The NFU made the complaint after the programme broadcast last November and escalated it to Ofcom when the BBC failed to provide a timely response.
NFU President Minette Batters said: “Today’s result, while a long time coming, provides true vindication on the points we made about what we believed to be lack of impartiality in this programme. British farmers are rightly proud of the work they do to rear quality livestock and care for the environment, and they were angry and hurt by the false impression of UK livestock farming the programme created for the viewer at home.
“In Britain we have some of the most climate-friendly systems of food production in the world. Emissions from UK beef production are already half that of the global average and our farmers are working to become net zero by 2040.
“UK grass-based systems are incomparable with the intensive feedlot style systems shown on the programme, and it is fantastic to see that being recognised today.”
NFU director of communications Fran Barnes said: “It was clear when the programme was broadcast that it fell short of the BBC’s guidelines concerning impartiality.

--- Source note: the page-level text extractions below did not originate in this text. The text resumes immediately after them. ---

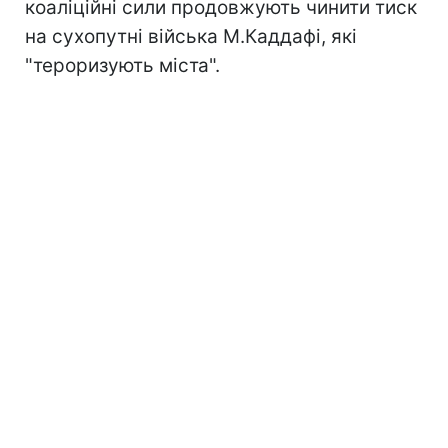
коаліційні сили продовжують чинити тиск
на сухопутні війська М.Каддафі, які
"тероризують міста".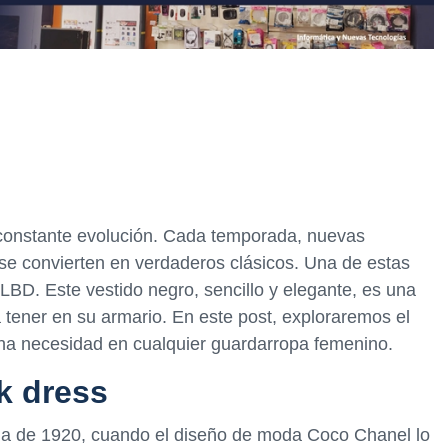
 constante evolución. Cada temporada, nuevas
se convierten en verdaderos clásicos. Una de estas
o LBD. Este vestido negro, sencillo y elegante, es una
tener en su armario. En este post, exploraremos el
 una necesidad en cualquier guardarropa femenino.
ck dress
cada de 1920, cuando el diseño de moda Coco Chanel lo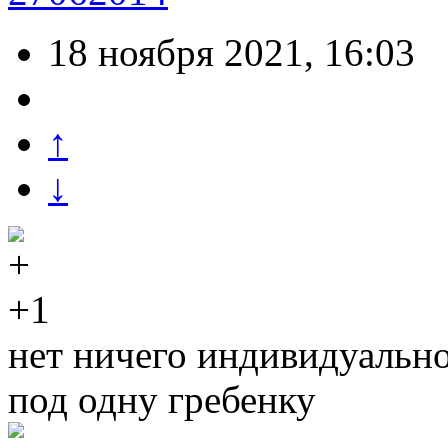
18 ноября 2021, 16:03
↑
↓
+1
нет ничего индивидуальног
под одну гребенку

We believed at the time that the programme was created to push a specific viewpoint.
“It has also been incredibly frustrating that it has taken 10 months for the BBC to acknowledge this and to apologise, and that we have had to escalate this complaint to Ofcom in the absence of a timely response from the BBC.
“While we acknowledge the apology, we would like the BBC to go further and commit to redressing the balance in future programming to ensure this doesn’t happen again.
“All farmers want is fair coverage of food and farming and an end to the demonisation of some sectors of productive agriculture, particularly livestock.”
The BBC ruled that viewers only received ‘a partial analysis of the impact of livestock farming on the global environment and biodiversity, based almost exclusively on intensive farming methods’ and that ‘the relative environmental impact of non-intensive systems of livestock farming was an important consideration for viewers when assessing the environmental impact of meat production globally, and when considering what the invitation to reduce or eliminate meat consumption might mean in the UK context.’